## Provided entries

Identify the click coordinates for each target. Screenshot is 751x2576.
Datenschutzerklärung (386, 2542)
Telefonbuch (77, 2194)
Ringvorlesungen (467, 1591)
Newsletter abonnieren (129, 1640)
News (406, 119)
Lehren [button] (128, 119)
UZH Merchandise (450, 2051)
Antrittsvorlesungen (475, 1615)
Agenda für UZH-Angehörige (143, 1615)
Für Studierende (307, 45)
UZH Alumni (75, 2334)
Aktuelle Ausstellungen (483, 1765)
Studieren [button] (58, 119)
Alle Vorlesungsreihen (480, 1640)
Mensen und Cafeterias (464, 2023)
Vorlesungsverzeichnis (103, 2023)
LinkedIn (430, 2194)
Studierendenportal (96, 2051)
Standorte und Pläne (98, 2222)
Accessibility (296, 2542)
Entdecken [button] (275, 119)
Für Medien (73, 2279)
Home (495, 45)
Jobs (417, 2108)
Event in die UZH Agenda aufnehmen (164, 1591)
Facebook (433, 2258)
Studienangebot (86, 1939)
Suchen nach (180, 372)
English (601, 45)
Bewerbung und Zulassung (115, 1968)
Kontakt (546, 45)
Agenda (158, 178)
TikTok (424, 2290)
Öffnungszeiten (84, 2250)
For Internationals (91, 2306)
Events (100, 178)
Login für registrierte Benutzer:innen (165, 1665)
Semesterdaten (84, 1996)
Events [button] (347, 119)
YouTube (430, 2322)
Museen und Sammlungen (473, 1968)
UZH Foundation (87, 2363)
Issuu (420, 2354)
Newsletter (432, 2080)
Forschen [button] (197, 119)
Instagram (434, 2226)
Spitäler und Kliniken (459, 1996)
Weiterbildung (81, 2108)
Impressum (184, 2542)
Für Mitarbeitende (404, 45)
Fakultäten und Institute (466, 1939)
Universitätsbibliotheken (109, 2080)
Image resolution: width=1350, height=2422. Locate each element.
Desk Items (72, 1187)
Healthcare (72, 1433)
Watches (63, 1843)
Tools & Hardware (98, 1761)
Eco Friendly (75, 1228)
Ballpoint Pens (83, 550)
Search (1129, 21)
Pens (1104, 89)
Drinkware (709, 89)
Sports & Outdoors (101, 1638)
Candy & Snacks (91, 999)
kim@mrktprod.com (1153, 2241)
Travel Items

## Activity
Each line from the one with "Image resolution: width=1350, height=2422." through the last line of the records above must be retyped exactly, and no other line may be given.

## Output for this exercise
Image resolution: width=1350, height=2422. Locate each element.
Desk Items (72, 1187)
Healthcare (72, 1433)
Watches (63, 1843)
Tools & Hardware (98, 1761)
Eco Friendly (75, 1228)
Ballpoint Pens (83, 550)
Search (1129, 21)
Pens (1104, 89)
Drinkware (709, 89)
Sports & Outdoors (101, 1638)
Candy & Snacks (91, 999)
kim@mrktprod.com (1153, 2241)
Travel Items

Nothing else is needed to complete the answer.